28 Eylül 2007 Cuma

NAMAZ KISA KISA

Namaz, en hayatî kulluk borcumuzdur
Namaz dinimizin en önemli emirlerindendir. Namazın farziyetini inkar eden bir insan kendisini din dairesi dışına çıkarmış olur. Çünkü namazın farz olması ayet ve hadislerle sabittir. Dolayısıyla bir insan hangi sebeple olursa olsun namazı kasten terk ederse günah işlemiş olur. (İbni Abidin, Reddü’l Muhtar, c. 2, s.7). Namaz, bizim en hayati kulluk borcumuzdur. Rabb’imiz, namazı her şeyin özü olarak gördüğü için, namazsızlığı hiçbir şekilde hoş görmemiştir.


Efendimiz (sas) bir şeye üzülünce namaz kılardı
Hz. Huzeyfe (r.a) anlatıyor: “Resulullah (aleyhissalâtu vesselâm)’ı herhangi bir şey üzecek olursa namaz kılardı.” (Ebu Dâvud, Salât 312).


HADİSLER

* Es-salâtü nûru’l-mü’min.
Namaz mü’minin nûrudur.
* Re’sü’l-hikmeti mehâfetullah.
Hikmetin başı, Allah korkusudur.
* Efdalü ibadeti edvemühâ.
İbadetin efdali devamlı olanıdır.
* El-kelimetü’t-tayyibetü sadakatün.
Güzel söz sadakadır.
* Es-salâtü imâdü’d-dîn.
Namaz dinin direğidir



Namaz günahlara keffarettir
Namaz kâmil manada eda edilirse günahları siler, temizler. Zira namazda tevbenin şuur haline gelmesi söz konusudur. Yani namaz ile yapılan tevbe kasdî ve iradî olmamakla beraber, insanın namazla bütünleşmesi ve bu bütünlük içinde Rabbin huzuruna gelmesi onda tevbe adına bir şuur mayalar. Yeter ki namaz, istenen ölçüler içinde eda edilmiş olsun.
Diğer taraftan namaz, yekpare tevbe demektir. Tevbe namazın bütün rükünlerine öyle sinmiştir ki, onu tevbeden ayrı mütalaa etmek adeta imkânsızdır. Her tevbe elbet namaz değildir; fakat şuurlu bir şekilde eda edilen her namaz aynı zamanda bir tevbedir.
Cenab-ı Hakk dilerse her namazda günahları affedebilir. Ancak kul, günahlarının ızdırabını yirmi dört saat gönlünde duymalıdır ki bu o günahların affına ciddi bir davetiye olsun ve o gün işlenen günahlara mukabil yine o gün dolu dolu tevbeyle geçirilsin. Kul, bu tevbelerin kabulünü de yine o günkü namazlarda arasın. Neticede namazlarından herhangi birinde keffaret meyvesini devşirmiş olsun


Ta’dil-i erkân ne demek?

Peygamberimiz (sas), “Nasıl namaz kıldığımı görüyorsanız siz de öylece kılınız.” buyurmaktadır. Dolayısıyla tavuğun yem topladığı gibi değil, başka şeylerle meşgul olmaksızın huzur ve huşu içerisinde kılınan namaz önceden işlenmiş günahların silinmesine vesile olur. Kalp, huşu içerisinde olursa vücut ve azalar da huşu içinde olacağından öncelikle namaza başlamadan kalbi huzursuzluklardan temizlemek, meşguliyetlerinden arındırmak gerekir ki namazımız gerçekten namaz olsun. Rüku ve secdelerde azalarımızın önce bir sükûnet bulması, diğer hareketlerin bu sükûnetten sonra yapılması gerekir.

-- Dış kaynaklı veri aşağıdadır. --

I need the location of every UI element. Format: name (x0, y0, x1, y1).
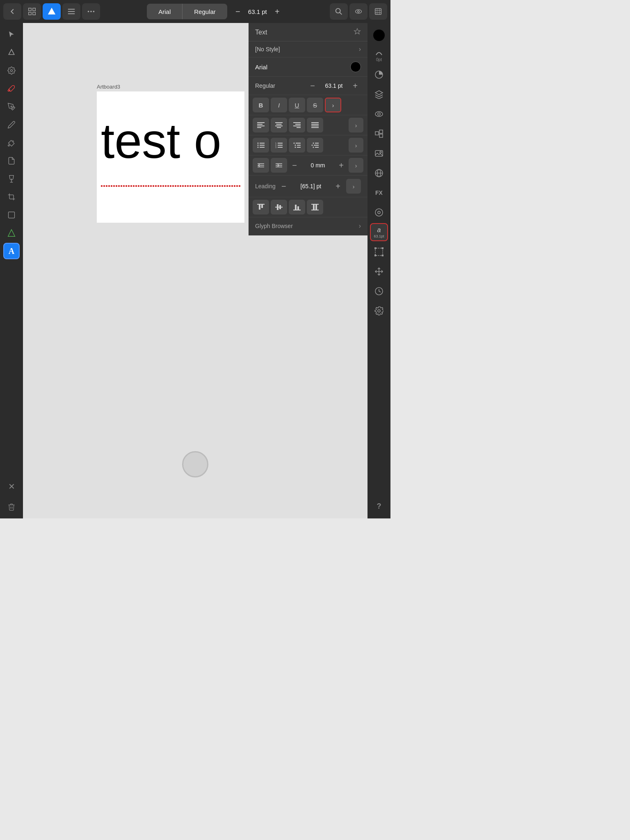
panel-pin-button[interactable] (354, 28, 361, 37)
history-button[interactable] (370, 282, 388, 300)
globe-button[interactable] (370, 164, 388, 182)
color-button[interactable] (370, 26, 388, 44)
leading-expand-button[interactable]: › (346, 179, 361, 194)
font-name-button[interactable]: Arial (147, 4, 182, 19)
close-button[interactable]: ✕ (3, 478, 20, 495)
italic-button[interactable]: I (271, 98, 287, 112)
pen-tool[interactable] (3, 98, 20, 115)
layers-button[interactable] (370, 85, 388, 103)
more-formatting-button[interactable]: › (325, 98, 341, 112)
bullet-list-button[interactable] (253, 138, 269, 153)
font-row[interactable]: Arial (249, 57, 368, 77)
svg-rect-20 (9, 212, 15, 218)
transform-button[interactable] (370, 243, 388, 261)
underline-button[interactable]: U (289, 98, 305, 112)
indent-expand-button[interactable]: › (349, 158, 363, 173)
vert-align-top-button[interactable] (253, 200, 269, 215)
back-button[interactable] (3, 3, 21, 20)
align-grid: › (249, 115, 368, 135)
svg-rect-70 (297, 206, 299, 210)
leading-minus-button[interactable]: − (278, 180, 290, 192)
font-size-plus-button[interactable]: + (272, 6, 283, 17)
indent-minus-button[interactable]: − (289, 160, 300, 171)
numbered-list-button[interactable]: 1. 2. 3. (271, 138, 287, 153)
svg-rect-49 (278, 147, 283, 148)
svg-rect-57 (315, 143, 319, 144)
stroke-button[interactable]: 0pt (370, 46, 388, 64)
artboard[interactable]: test o (97, 91, 244, 223)
bold-button[interactable]: B (253, 98, 269, 112)
svg-point-83 (380, 151, 381, 153)
indent-list-button[interactable] (289, 138, 305, 153)
leading-plus-button[interactable]: + (332, 180, 344, 192)
vert-align-mid-button[interactable] (271, 200, 287, 215)
opacity-button[interactable] (370, 66, 388, 84)
indent-decrease-button[interactable] (253, 158, 269, 173)
eyedropper-tool[interactable] (3, 135, 20, 151)
help-button[interactable]: ? (370, 497, 388, 515)
brush-tool[interactable] (3, 80, 20, 97)
list-grid: 1. 2. 3. › (249, 135, 368, 155)
strikethrough-button[interactable]: S (307, 98, 323, 112)
frame-tool-button[interactable] (369, 3, 387, 20)
trash-button[interactable] (3, 499, 20, 515)
more-button[interactable] (82, 3, 100, 20)
vert-align-justify-button[interactable] (307, 200, 323, 215)
indent-row: − 0 mm + › (249, 155, 368, 176)
home-indicator[interactable] (182, 451, 208, 477)
shape-tool[interactable] (3, 225, 20, 241)
search-tool-button[interactable] (330, 3, 348, 20)
outdent-list-button[interactable] (307, 138, 323, 153)
rectangle-tool[interactable] (3, 207, 20, 223)
vert-align-bot-button[interactable] (289, 200, 305, 215)
align-left-button[interactable] (253, 118, 269, 132)
font-size-minus-button[interactable]: − (232, 6, 244, 17)
glyph-browser-label: Glyph Browser (255, 223, 359, 229)
app-icon-button[interactable] (43, 3, 61, 20)
text-tool[interactable]: A (3, 243, 20, 259)
crop-tool[interactable] (3, 189, 20, 205)
wine-tool[interactable] (3, 171, 20, 187)
indent-increase-button[interactable] (271, 158, 287, 173)
svg-point-18 (11, 106, 12, 107)
settings-button[interactable] (370, 302, 388, 320)
svg-rect-28 (275, 126, 283, 126)
leading-label: Leading (255, 183, 276, 189)
svg-rect-68 (293, 210, 301, 210)
svg-rect-25 (257, 127, 261, 128)
align-expand-button[interactable]: › (349, 118, 363, 132)
list-expand-button[interactable]: › (349, 138, 363, 153)
grid-button[interactable] (23, 3, 41, 20)
font-color-dot[interactable] (350, 62, 361, 72)
indent-plus-button[interactable]: + (336, 160, 347, 171)
move-button[interactable] (370, 262, 388, 281)
eye-tool-button[interactable] (349, 3, 368, 20)
align-center-button[interactable] (271, 118, 287, 132)
size-minus-button[interactable]: − (307, 80, 318, 91)
glyph-panel-button[interactable]: a 63.1pt (370, 223, 388, 241)
visibility-button[interactable] (370, 105, 388, 123)
fx-button[interactable]: FX (370, 184, 388, 202)
gear-tool[interactable] (3, 62, 20, 79)
no-style-row[interactable]: [No Style] › (249, 41, 368, 57)
svg-rect-31 (295, 124, 301, 125)
align-right-button[interactable] (289, 118, 305, 132)
svg-rect-47 (278, 145, 283, 146)
pencil-tool[interactable] (3, 116, 20, 133)
image-button[interactable] (370, 144, 388, 162)
svg-point-54 (295, 147, 296, 148)
fill-tool[interactable] (3, 153, 20, 169)
glyph-browser-row[interactable]: Glyph Browser › (249, 218, 368, 234)
svg-point-14 (358, 11, 360, 13)
pointer-tool[interactable] (3, 26, 20, 43)
arrange-button[interactable] (370, 125, 388, 143)
compass-button[interactable] (370, 203, 388, 221)
artboard-text[interactable]: test o (101, 116, 221, 165)
node-tool[interactable] (3, 44, 20, 61)
size-plus-button[interactable]: + (349, 80, 361, 91)
font-style-button[interactable]: Regular (182, 4, 227, 19)
svg-rect-72 (311, 210, 319, 210)
menu-button[interactable] (62, 3, 80, 20)
svg-rect-15 (375, 9, 381, 15)
align-justify-button[interactable] (307, 118, 323, 132)
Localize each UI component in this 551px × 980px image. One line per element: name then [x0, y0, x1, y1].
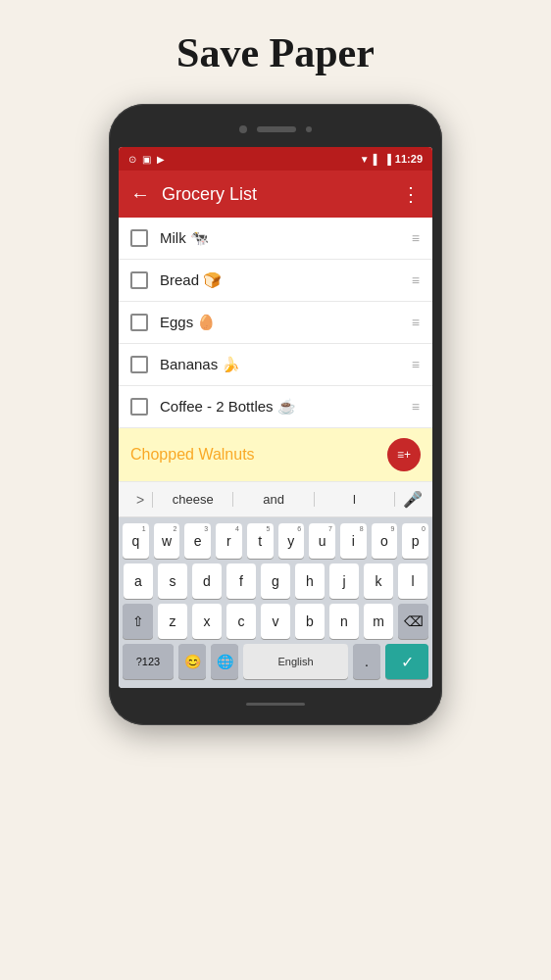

Namaz, dünyayla bağları koparmaktır


Tasavvuf ricâline göre namaz divân-ı ilâhîde durmaktır. Nitekim Cüneyd Bağdâdî’ye sordular: “Namazın farzı nedir? O şu karşılığı verdi: Dünya ile bağları koparmak, dikkati toplayarak divân-ı ilâhîde durmak. Bu sözün anlamı şudur: Namazda beden seccâdede, akıl divân-ı ilâhîde olmalı, kalb huşû, âzâlar huzû ve huzûr ile dolmalı.
Namazın bilinen şartlarını “fıkıh” ilmi tanzîm eder. Fıkıhsız bir namaz mümkün değildir. Ancak fıkhî şartları yerine getirilmiş; ama huşûdan uzak, darmadağınık bir kalb ile kılınan namaz da mûteber olamaz. Dolayısıyla namazın zâhirini tanzîm eden fıkhî kaideler, kalb âlemini tezyîn eden mânevî kâidelerle bir araya geldiğinde ancak mûteber ve makbul bir namaz kılınabilir. Kalb âleminin tezyîni ise, Kur’ân-ı Kerîm’de buyurulan tezkiye (arınma) sırrını gerçekleştirmekle mümkündür.


KALB DAMARI TIKANAN KİMSE NAMAZDA SECDE YAPAMIYORSA, NASIL NAMAZ KILAR?



Secde yapamama sadece kalb damarı tıkanan insanlar için değil, başka mazereti olanlar için de bahis mevzuu olabilir. Öncelikle namaz bir mükellefiyet olarak mutlaka eda edilecektir. Soruda bahsedilen veya emsali mazeretleri olan kişiler neye gücü yetiyorsa, işte o kadar ile yine namazını kılacaktır. Mesela, ayakta namaz kılmaya gücü yetmeyen oturarak, oturamıyorsa yatarak, vücudunu hareket ettiremiyorsa başıyla yine o namaz kılınacaktır. Hatta bazı mezhepler, “Bu durumda ima ile yani göz işaretiyle dahi namaz kılınabilir.” der. İslam kolaylık dinidir. Allah hiçbir emir ve yasağında hakkımızda zorluk murad buyurmamıştır. Gücümüzün üstünde bir emirle bizleri mükellef tutmamıştır. Mazeretleri olanlara, o ölçüde ruhsatlar tanınmıştır. Hele dinin direği hükmünde olan namazın mutlaka eda edilebilmesi için tanınan ruhsatlar, teferruatıyla fıkıh kitaplarımızda anlatılmaktadır. Oralara müracaatla bu hükümler öğrenilir ve o çerçevede namaz mutlaka kılınır.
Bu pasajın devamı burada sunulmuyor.